Out by the pool, Hank breaks out illegal Cuban cigars and Walt opines on the illogic of what’s legal and what’s not. And Marie, who we saw shoplifting earlier in the season, presents Skyler with a diamond baby tiara. Marie won’t fess up to her habit, even after Skyler is almost arrested when she tries to return the stolen tiara. Marie is yet another character on the show who gets a thrill from breaking the law. Later we learn that Hank knows all about her thieving. She’s in therapy for it. According to Hank, she just needs support, a bit of a different attitude than what he normally shows lawbreakers.

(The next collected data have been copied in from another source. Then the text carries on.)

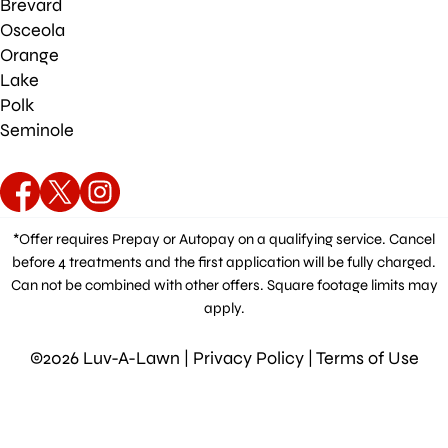
Brevard
Osceola
Orange
Lake
Polk
Seminole
*Offer requires Prepay or Autopay on a qualifying service. Cancel
before 4 treatments and the first application will be fully charged.
Can not be combined with other offers. Square footage limits may
apply.
©2026 Luv-A-Lawn |
Privacy Policy
|
Terms of Use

For the first time in the show, maybe in his whole life, Walt is powerful. He’s somebody. He’s Heisenberg. Jesse can’t believe Walt struck a deal with Tuco. The money convinces him. Problem is, there’s not enough cold medicine in the state to supply them with the amount of pseudoephedrine they’ll need. Tuco flips when Walt shows up with only half a pound. Yet Walt promises four pounds next time. Which scene takes place in a junkyard. Walt’s sporting a new hat for the occasion, the Heisenberg hat. He looks damn sharp.

How to make four pounds of meth? Walt comes up with a chemical work-around, a new recipe. Jesse’s able to get all the ingredients but one: methylamine. But he knows a place that’s got it. Walt makes thermite from old etch-a-sketch toys to blow the lock, and they rob the place. It’s a classic Breaking Bad scene. Intense and real, yet absurdly funny too. They trap the security guard in an outhouse, and not finding any convenient gallon jugs of methylamine, slowly roll out an entire barrel of the stuff. They’re the worst crooks ever, but in the real world, that’s often not a drawback.

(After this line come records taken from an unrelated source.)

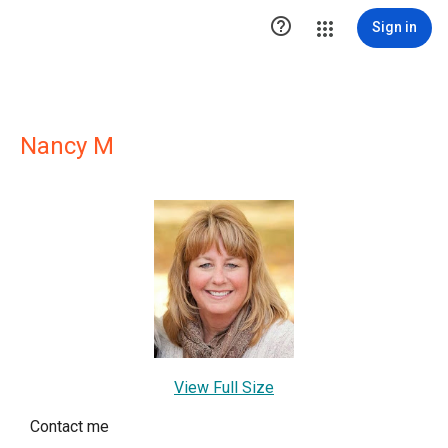

Sign in
Nancy M
View Full Size
Contact me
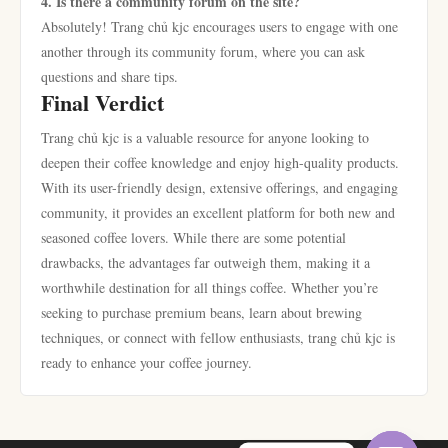
4. Is there a community forum on the site?
Absolutely! Trang chủ kjc encourages users to engage with one
another through its community forum, where you can ask
questions and share tips.
Final Verdict
Trang chủ kjc is a valuable resource for anyone looking to
deepen their coffee knowledge and enjoy high-quality products.
With its user-friendly design, extensive offerings, and engaging
community, it provides an excellent platform for both new and
seasoned coffee lovers. While there are some potential
drawbacks, the advantages far outweigh them, making it a
worthwhile destination for all things coffee. Whether you’re
seeking to purchase premium beans, learn about brewing
techniques, or connect with fellow enthusiasts, trang chủ kjc is
ready to enhance your coffee journey.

you fellas might want to roll that

you fellas might want to roll that

When Skyler tells Walt about Marie, he asks what she’d do if she found out Walt had done something illegal. “What would you do? Divorce me? Report me to the police?” She leans in close and says, “You don’t want to find out.” But you will, Walt.

At the meeting with Tuco, Walt presents four pounds of blue meth, blue due to the methylmine. Tuco is so happy that he beats unconscious one of his two henchmen with his fists, and drives away through the junkyard. Walt and Jesse are left with a bagful of money.

Tuco gets the first batch of blue meth

Tuco gets the first batch of blue meth

And so ends season 1. It’s a short journey Walt takes, one that presages his much longer, much more arduous journey to come. The themes of the show are all there, and the coming conflicts. It feels like an ending only in that the first stage is complete.